Friday, February 13, 2009

Money and Its Management

I was dreading our meeting with your financial planner, Larry. 

After all, I had not been opening  the 401K statements for the past six months because I didn’t want to know just how much we had lost.

Our “nest egg” for retirement,  the money set aside to pay for college tuition, the money we had faithfully been  withdrawing from our pay checks every month, all of this had taken a huge battering.  All this on top of J’s job loss and the  sudden stopping  of all contributions to our 401Ks.

 I had been fretting over the numerous mistakes we had made. Why hadn’t we done as some of our friends who after they had inherited money or sold a house had just  left their money sitting  in  a CD’s while they were waiting to figure out what to do next and had  not been  impacted by these losses... Or others who had seen it coming, and had taken out of their money from the  stock market before this latest unprecedented collapse?

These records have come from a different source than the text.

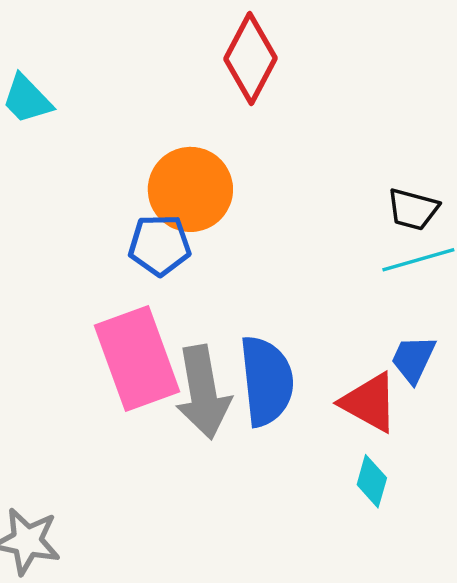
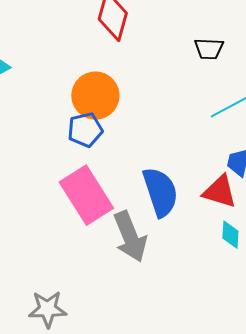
black trapezoid: (413, 209) -> (209, 49), moved
gray arrow: (203, 392) -> (130, 237), moved

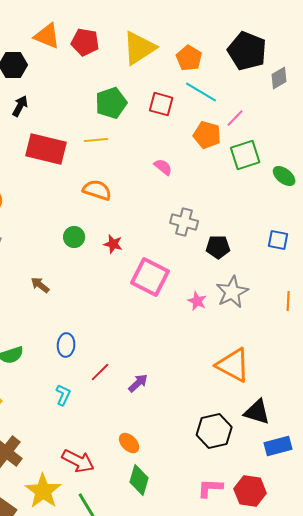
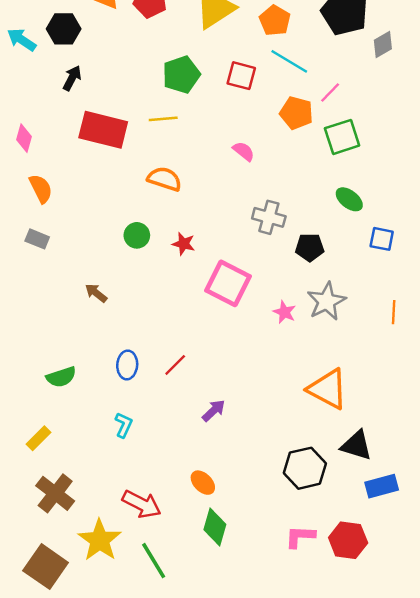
green ellipse: (284, 176) -> (349, 199), moved
red line: (100, 372) -> (175, 365), moved

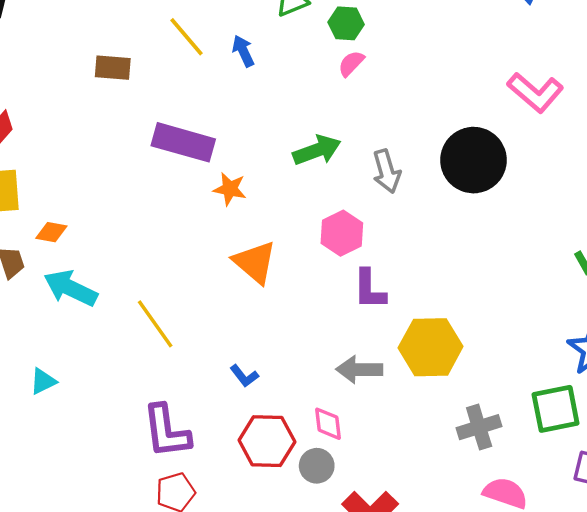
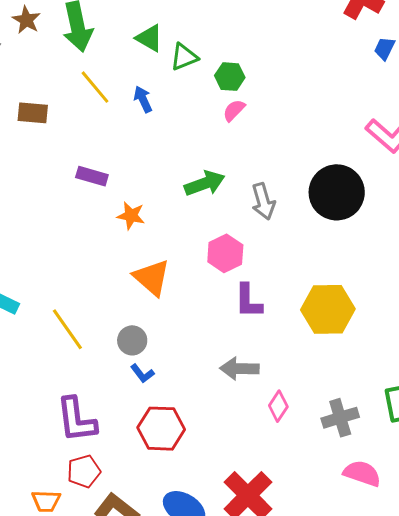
purple rectangle: (183, 142) -> (92, 176), size x0.6
yellow hexagon: (431, 347) -> (328, 309), moved
pink diamond: (328, 424) -> (278, 406), moved, turned 40
gray circle: (317, 466) -> (132, 340), moved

 I was no longer  sure where to direct my anger. At the boss who had laid off my husband, or the CEO of this corporation, or at the mortgage industry and all the bad loans that had been made and sold, or at the hedge fund managers and their crazy gambling or the banks managers who were compensated even as their business failed with yearly salaries that were ten times more than what we would make in a life time. 

Or should I be mad at our financial planner who did not advise us to  pull all our money out of stock before they fell?

 I was mad at all of them.  We  had been the responsible ones, the ones who knew we would need to save in order to retire. The ones who  had  faithfully been paying off our home loan, not borrowed from our house, not taken lines of credit,  not run up credit card debt.  We had carefully drawn up a plan  with  the services of a financial planner  and what came of it?  Wouldn’t we have been better off not paying that  percent for Larry to manage our money only to  see so much of it lost like this?

But there he was, the real man, starting right into  his presentation by putting in front of us reams and reams of papers covered with numbers. This was our life.  I might as well have been looking at a foreign language. It was so different from the words I’d been writing about in this blog. But in it’s way it was actually weirdly comforting.

 This  gray haired, balding man, his desk  cluttered  with binders, his walls covered with old diplomas,  educating us about  the last 80 years of the market, what it had taught us, as if he were  someone who had seen it all  and knew  what had happened,  how the bursting of the housing bubble was one thing but no one had predicted the credit market crashing as it did, the major institutions all falling at once.

I heard him saying the words I thought about every night:We don’t yet know where the bottom is  but it’s going to get worse, and the market may go down even further before it stabilizes.   There will be more blood  letting.

 And somehow even these words were comforting, because there was someone else talking to me about IT: this biggest fear of mine.

 The comfort flooded me finally. I was in a conversation that could help me.

 You must keep perspective, keep level headed, look at what’s in front of you. There will be  more deflation, and then, massive inflation. So put on the seat belt, buckle in, hunker down, get your values straight, hang in there and support your family. Do what makes sense so you can feel good about what you are doing.

I sit back and breath, realizing  that we are no longer just talking about J and me, about a job or no job, but about planning, about stabilizing,  about our  kids, and  our future. 

This was reality therapy, money therapy. Something all of us needed right now. A sobering, clear headed talk about figures and planning.

 Larry was saying:  It is  not how much you make but how much you don’t lose in bad markets.

He was  talking  about  the wisdom one  gains from experience, and finally I realized why I am feeling more comfortable.   We want  this in our advisors.

 Larry puts it this way.  In this profession gray hair and no hair are a good thing because you know you are with someone  you has seen it all before and knows that  there is no short cut. 

So here it is, the story I have been telling, about why it’s important to turn to those who have experience   and learn these lessons.  We will survive the bi-polar cycles of the market , and find our way to back to doing the right  thing.

 Numbers are  numbers.  We can’t argue with them. It helps when there is someone who can explain them in a way that  actually makes sense.  In the midst of all this upheaval we are going through,  someone who helps us  feel that in the end it must all mean something.